TRY IT: Each entry in the listing below should be restated word for word.

SOURCE DATA:

--

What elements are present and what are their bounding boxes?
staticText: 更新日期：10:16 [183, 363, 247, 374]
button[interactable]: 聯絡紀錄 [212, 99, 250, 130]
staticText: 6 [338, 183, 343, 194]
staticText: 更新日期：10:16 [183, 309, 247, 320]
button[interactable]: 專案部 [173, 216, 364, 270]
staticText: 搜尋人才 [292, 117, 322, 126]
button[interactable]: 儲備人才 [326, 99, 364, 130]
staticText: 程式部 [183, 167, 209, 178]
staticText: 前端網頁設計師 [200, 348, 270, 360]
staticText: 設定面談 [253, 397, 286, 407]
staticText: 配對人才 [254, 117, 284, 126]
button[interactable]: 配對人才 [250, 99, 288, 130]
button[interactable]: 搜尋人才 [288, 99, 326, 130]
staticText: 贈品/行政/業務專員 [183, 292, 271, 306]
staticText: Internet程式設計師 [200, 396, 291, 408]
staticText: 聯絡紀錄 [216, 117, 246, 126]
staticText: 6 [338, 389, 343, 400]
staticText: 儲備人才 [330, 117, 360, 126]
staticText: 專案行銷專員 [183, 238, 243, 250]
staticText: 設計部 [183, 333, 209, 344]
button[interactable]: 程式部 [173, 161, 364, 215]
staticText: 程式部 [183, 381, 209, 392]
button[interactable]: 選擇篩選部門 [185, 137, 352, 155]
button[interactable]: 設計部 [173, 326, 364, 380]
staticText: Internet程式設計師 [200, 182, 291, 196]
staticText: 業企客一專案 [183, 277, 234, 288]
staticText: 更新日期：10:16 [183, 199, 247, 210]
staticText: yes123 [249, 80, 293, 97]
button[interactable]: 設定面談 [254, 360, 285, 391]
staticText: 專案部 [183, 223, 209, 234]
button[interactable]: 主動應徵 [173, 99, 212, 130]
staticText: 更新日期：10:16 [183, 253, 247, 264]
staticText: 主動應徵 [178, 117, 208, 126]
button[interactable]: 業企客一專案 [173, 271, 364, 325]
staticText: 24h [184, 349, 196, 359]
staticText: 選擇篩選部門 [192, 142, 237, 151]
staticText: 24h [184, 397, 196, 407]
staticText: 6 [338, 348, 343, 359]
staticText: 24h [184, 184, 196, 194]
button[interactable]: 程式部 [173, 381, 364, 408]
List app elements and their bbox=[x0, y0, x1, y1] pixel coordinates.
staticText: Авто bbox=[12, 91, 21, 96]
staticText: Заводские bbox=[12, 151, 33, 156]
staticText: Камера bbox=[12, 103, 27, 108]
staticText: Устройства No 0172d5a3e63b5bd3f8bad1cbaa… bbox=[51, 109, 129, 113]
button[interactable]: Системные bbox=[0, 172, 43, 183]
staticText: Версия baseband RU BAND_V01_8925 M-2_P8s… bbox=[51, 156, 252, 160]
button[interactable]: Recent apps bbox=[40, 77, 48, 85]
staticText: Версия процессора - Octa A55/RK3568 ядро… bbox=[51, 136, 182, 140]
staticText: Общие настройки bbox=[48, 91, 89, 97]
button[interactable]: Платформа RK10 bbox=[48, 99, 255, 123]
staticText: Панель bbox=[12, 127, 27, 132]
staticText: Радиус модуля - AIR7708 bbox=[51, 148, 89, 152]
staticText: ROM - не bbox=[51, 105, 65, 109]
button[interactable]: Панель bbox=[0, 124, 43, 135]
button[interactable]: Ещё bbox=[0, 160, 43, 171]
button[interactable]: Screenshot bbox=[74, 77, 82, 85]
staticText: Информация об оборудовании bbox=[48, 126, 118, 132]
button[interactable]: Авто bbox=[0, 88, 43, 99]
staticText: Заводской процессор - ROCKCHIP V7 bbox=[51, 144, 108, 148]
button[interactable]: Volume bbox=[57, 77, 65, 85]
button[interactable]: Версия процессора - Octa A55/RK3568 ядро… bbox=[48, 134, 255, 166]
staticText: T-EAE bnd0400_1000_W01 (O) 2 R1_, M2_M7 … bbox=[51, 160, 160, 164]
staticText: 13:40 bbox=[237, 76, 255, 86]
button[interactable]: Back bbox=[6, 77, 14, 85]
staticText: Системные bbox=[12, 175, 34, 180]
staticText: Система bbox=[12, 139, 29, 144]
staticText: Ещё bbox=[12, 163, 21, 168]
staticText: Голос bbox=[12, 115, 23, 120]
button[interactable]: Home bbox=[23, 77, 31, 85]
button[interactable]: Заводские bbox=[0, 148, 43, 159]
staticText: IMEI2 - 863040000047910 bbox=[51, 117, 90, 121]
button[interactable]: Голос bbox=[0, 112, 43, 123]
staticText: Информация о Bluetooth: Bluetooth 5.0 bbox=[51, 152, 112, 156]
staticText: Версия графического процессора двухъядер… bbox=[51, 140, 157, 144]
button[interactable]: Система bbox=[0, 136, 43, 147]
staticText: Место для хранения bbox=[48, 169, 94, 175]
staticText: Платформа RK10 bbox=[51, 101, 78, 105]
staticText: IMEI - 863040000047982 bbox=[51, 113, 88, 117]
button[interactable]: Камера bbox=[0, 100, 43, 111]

--

RESULT OF THE TASK:
What elements are present and what are their bounding boxes?
staticText: 更新日期：10:16 [183, 363, 247, 374]
button[interactable]: 聯絡紀錄 [212, 99, 250, 130]
staticText: 6 [338, 183, 343, 194]
staticText: 更新日期：10:16 [183, 309, 247, 320]
button[interactable]: 專案部 [173, 216, 364, 270]
staticText: 搜尋人才 [292, 117, 322, 126]
button[interactable]: 儲備人才 [326, 99, 364, 130]
staticText: 程式部 [183, 167, 209, 178]
staticText: 前端網頁設計師 [200, 348, 270, 360]
staticText: 設定面談 [253, 397, 286, 407]
staticText: 配對人才 [254, 117, 284, 126]
button[interactable]: 配對人才 [250, 99, 288, 130]
button[interactable]: 搜尋人才 [288, 99, 326, 130]
staticText: 贈品/行政/業務專員 [183, 292, 271, 306]
staticText: Internet程式設計師 [200, 396, 291, 408]
staticText: 聯絡紀錄 [216, 117, 246, 126]
staticText: 6 [338, 389, 343, 400]
staticText: 儲備人才 [330, 117, 360, 126]
staticText: 專案行銷專員 [183, 238, 243, 250]
staticText: 設計部 [183, 333, 209, 344]
button[interactable]: 程式部 [173, 161, 364, 215]
staticText: 程式部 [183, 381, 209, 392]
button[interactable]: 選擇篩選部門 [185, 137, 352, 155]
button[interactable]: 設計部 [173, 326, 364, 380]
staticText: Internet程式設計師 [200, 182, 291, 196]
staticText: 業企客一專案 [183, 277, 234, 288]
staticText: 更新日期：10:16 [183, 199, 247, 210]
staticText: yes123 [249, 80, 293, 97]
button[interactable]: 設定面談 [254, 360, 285, 391]
staticText: 專案部 [183, 223, 209, 234]
button[interactable]: 主動應徵 [173, 99, 212, 130]
staticText: 更新日期：10:16 [183, 253, 247, 264]
staticText: 主動應徵 [178, 117, 208, 126]
button[interactable]: 業企客一專案 [173, 271, 364, 325]
staticText: 24h [184, 349, 196, 359]
staticText: 選擇篩選部門 [192, 142, 237, 151]
staticText: 24h [184, 397, 196, 407]
staticText: 6 [338, 348, 343, 359]
staticText: 24h [184, 184, 196, 194]
button[interactable]: 程式部 [173, 381, 364, 408]
List app elements and their bbox=[x0, y0, x1, y1] pixel coordinates.
staticText: Авто bbox=[12, 91, 21, 96]
staticText: Заводские bbox=[12, 151, 33, 156]
staticText: Камера bbox=[12, 103, 27, 108]
staticText: Устройства No 0172d5a3e63b5bd3f8bad1cbaa… bbox=[51, 109, 129, 113]
button[interactable]: Системные bbox=[0, 172, 43, 183]
staticText: Версия baseband RU BAND_V01_8925 M-2_P8s… bbox=[51, 156, 252, 160]
button[interactable]: Recent apps bbox=[40, 77, 48, 85]
staticText: Версия процессора - Octa A55/RK3568 ядро… bbox=[51, 136, 182, 140]
staticText: Общие настройки bbox=[48, 91, 89, 97]
button[interactable]: Платформа RK10 bbox=[48, 99, 255, 123]
staticText: Панель bbox=[12, 127, 27, 132]
staticText: Радиус модуля - AIR7708 bbox=[51, 148, 89, 152]
staticText: ROM - не bbox=[51, 105, 65, 109]
button[interactable]: Панель bbox=[0, 124, 43, 135]
button[interactable]: Ещё bbox=[0, 160, 43, 171]
button[interactable]: Screenshot bbox=[74, 77, 82, 85]
staticText: Информация об оборудовании bbox=[48, 126, 118, 132]
button[interactable]: Авто bbox=[0, 88, 43, 99]
staticText: Заводской процессор - ROCKCHIP V7 bbox=[51, 144, 108, 148]
button[interactable]: Volume bbox=[57, 77, 65, 85]
button[interactable]: Версия процессора - Octa A55/RK3568 ядро… bbox=[48, 134, 255, 166]
staticText: T-EAE bnd0400_1000_W01 (O) 2 R1_, M2_M7 … bbox=[51, 160, 160, 164]
staticText: 13:40 bbox=[237, 76, 255, 86]
button[interactable]: Back bbox=[6, 77, 14, 85]
staticText: Системные bbox=[12, 175, 34, 180]
staticText: Система bbox=[12, 139, 29, 144]
staticText: Ещё bbox=[12, 163, 21, 168]
staticText: Голос bbox=[12, 115, 23, 120]
button[interactable]: Home bbox=[23, 77, 31, 85]
button[interactable]: Заводские bbox=[0, 148, 43, 159]
staticText: IMEI2 - 863040000047910 bbox=[51, 117, 90, 121]
button[interactable]: Голос bbox=[0, 112, 43, 123]
staticText: Информация о Bluetooth: Bluetooth 5.0 bbox=[51, 152, 112, 156]
staticText: Версия графического процессора двухъядер… bbox=[51, 140, 157, 144]
button[interactable]: Система bbox=[0, 136, 43, 147]
staticText: Место для хранения bbox=[48, 169, 94, 175]
staticText: Платформа RK10 bbox=[51, 101, 78, 105]
staticText: IMEI - 863040000047982 bbox=[51, 113, 88, 117]
button[interactable]: Камера bbox=[0, 100, 43, 111]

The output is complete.